Resources & Further Reading

▶ Watch — a video introduction to this concept:

Reflective / Supervision Questions

  • When I diagnose a personality disorder categorically, can I also articulate the client’s LPFS profile across identity, self-direction, empathy, and intimacy — and would doing so change my treatment targets? LLM
  • Am I distinguishing trait elevation (Criterion B) from functional impairment (Criterion A), or am I letting a vivid trait picture stand in for evidence of disability? LLM
  • How might my client’s cultural context reshape what looks like detachment, dependency, or psychoticism, and have I applied Criterion G before labeling? LLM
  • If I shared the dimensional profile transparently with this client, how would it affect the alliance and their understanding of the work? 3LLM
  • Where do I sit on the evidence: am I treating the AMPD as proven across the board, or am I holding the trait model as robust while staying appropriately tentative about functioning measurement and integrated outcomes? 2LLM

Sources

  1. Alternative DSM-5 model for personality disorders. Wikipedia. — linkT3
  2. A 10-year retrospective on the DSM-5 alternative model of personality disorders. American Psychological Association, Spotlight Issue 244. — linkT2
  3. Waugh, M. H., et al. Psychological Assessment with the DSM-5 Alternative Model for Personality Disorders: Tradition and Innovation. Professional Psychology: Research and Practice. PMC5403154. — linkT1
  4. Krueger, R. F., Derringer, J., Markon, K. E., Watson, D., & Skodol, A. E. Initial Construction of a Maladaptive Personality Trait Model and Inventory for DSM-5. Psychological Medicine. — linkT1
  5. An Overview of the DSM-5 Alternative Model of Personality Disorders. Psychopathology, 53(3-4), 126. Karger. — linkT1
  6. How Will Clinicians Utilize the Alternative DSM-5-TR Section III Model for Personality Disorders in Their Clinical Work?
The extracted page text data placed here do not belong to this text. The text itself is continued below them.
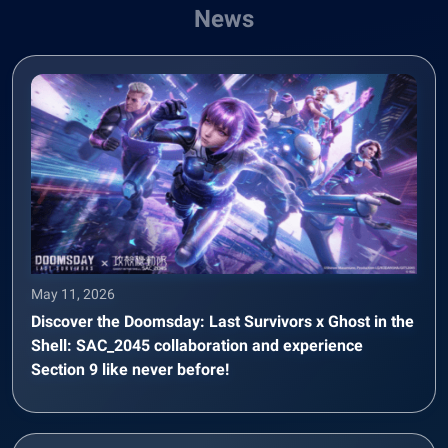
News
May 11, 2026
Discover the Doomsday: Last Survivors x Ghost in the
Shell: SAC_2045 collaboration and experience
Section 9 like never before!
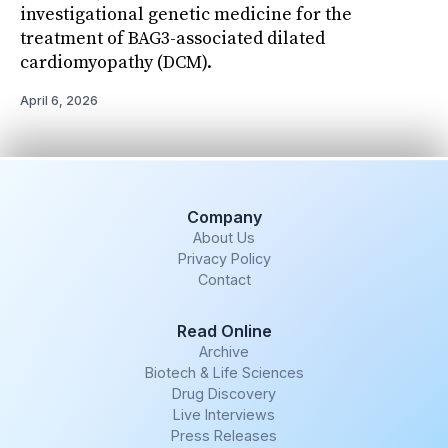
investigational genetic medicine for the
treatment of BAG3-associated dilated
cardiomyopathy (DCM).
April 6, 2026
Company
About Us
Privacy Policy
Contact
Read Online
Archive
Biotech & Life Sciences
Drug Discovery
Live Interviews
Press Releases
FOCUS (American Psychiatric Association). — linkT2
  7. Video: EAPA 2021: Prof. Hopwood keynote on: The DSM-5 Alternative Model of Personality Disorders (EAPA Science). YouTube. — linkT3

See also

Provenance. This article is AI-generated (model: claude-opus-4-8) · version 1.0 · last generated 2026-06-09 · 18 min read · 6 sources. Claims carry a source marker or an LLM tag; illustrative clinical examples are LLM-generated, not guidelines.